● **Problem details**:
Show the lines of the material that contain the word "Stampa".

● **Input data**:
━━━━━━

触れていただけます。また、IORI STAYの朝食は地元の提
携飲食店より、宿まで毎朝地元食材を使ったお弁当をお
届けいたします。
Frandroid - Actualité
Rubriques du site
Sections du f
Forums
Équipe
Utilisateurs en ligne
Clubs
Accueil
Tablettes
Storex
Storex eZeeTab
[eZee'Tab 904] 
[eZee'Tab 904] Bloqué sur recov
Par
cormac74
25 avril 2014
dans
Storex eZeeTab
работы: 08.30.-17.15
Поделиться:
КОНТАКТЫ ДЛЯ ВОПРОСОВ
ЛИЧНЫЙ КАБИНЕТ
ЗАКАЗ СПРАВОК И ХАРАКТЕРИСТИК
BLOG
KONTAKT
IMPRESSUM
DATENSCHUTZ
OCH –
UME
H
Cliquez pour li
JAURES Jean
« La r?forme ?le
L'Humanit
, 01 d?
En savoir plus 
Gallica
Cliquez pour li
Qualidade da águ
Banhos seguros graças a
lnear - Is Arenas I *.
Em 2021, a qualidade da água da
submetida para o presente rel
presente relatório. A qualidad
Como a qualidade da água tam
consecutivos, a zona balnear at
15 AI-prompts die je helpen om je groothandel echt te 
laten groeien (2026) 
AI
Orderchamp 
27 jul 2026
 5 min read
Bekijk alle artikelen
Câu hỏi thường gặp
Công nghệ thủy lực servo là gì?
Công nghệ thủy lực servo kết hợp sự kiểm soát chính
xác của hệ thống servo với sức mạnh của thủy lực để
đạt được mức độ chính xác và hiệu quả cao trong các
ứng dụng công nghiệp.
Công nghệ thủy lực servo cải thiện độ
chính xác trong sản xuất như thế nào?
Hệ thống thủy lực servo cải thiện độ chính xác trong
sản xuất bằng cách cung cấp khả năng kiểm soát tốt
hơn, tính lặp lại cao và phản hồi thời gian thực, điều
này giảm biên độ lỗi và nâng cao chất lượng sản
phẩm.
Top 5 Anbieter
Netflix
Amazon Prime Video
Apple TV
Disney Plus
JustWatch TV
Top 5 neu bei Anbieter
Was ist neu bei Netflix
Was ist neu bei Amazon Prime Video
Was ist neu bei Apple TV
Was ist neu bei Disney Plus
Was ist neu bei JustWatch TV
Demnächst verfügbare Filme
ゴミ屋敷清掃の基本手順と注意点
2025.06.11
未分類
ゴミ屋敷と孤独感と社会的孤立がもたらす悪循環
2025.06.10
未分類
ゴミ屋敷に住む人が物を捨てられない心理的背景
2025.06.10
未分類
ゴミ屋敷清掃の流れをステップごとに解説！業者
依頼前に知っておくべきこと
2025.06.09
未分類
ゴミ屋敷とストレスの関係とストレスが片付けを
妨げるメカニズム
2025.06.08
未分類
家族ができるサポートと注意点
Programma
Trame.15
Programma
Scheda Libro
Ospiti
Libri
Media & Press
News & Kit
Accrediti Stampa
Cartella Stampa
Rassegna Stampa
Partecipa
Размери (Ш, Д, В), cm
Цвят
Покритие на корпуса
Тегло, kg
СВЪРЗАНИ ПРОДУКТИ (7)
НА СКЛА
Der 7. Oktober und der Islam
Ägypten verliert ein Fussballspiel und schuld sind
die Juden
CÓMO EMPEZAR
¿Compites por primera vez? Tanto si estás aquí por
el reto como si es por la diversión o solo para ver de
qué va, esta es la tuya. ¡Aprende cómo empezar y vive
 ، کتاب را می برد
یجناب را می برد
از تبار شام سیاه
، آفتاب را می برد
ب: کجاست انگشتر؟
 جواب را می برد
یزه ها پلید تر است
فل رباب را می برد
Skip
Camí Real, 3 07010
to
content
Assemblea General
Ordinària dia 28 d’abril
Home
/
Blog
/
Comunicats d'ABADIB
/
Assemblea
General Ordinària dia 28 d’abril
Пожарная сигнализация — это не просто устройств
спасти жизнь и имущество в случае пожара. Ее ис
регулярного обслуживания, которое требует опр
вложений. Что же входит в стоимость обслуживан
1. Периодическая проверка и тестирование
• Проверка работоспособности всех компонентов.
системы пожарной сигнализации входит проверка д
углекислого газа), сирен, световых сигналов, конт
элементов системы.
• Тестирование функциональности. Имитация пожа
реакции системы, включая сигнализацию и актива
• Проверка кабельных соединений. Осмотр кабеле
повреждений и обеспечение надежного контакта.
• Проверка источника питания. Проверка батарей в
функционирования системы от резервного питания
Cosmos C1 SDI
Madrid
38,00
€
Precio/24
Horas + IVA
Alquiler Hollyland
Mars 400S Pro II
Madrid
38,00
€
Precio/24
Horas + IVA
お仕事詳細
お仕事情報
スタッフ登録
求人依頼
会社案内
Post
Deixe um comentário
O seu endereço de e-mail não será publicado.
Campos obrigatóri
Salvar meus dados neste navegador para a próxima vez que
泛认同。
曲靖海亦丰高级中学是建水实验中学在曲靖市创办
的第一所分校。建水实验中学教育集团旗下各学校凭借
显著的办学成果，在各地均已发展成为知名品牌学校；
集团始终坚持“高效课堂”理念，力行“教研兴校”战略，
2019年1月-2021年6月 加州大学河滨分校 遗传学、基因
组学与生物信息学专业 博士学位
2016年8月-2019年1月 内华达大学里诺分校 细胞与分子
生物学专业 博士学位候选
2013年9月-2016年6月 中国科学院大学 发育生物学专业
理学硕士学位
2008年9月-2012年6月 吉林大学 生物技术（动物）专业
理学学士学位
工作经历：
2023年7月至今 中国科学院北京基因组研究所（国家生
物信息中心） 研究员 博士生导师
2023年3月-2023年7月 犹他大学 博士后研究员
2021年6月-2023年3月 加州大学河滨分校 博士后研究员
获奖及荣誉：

━━━━━━

● **Response to the exercise**:
Accrediti Stampa
Cartella Stampa
Rassegna Stampa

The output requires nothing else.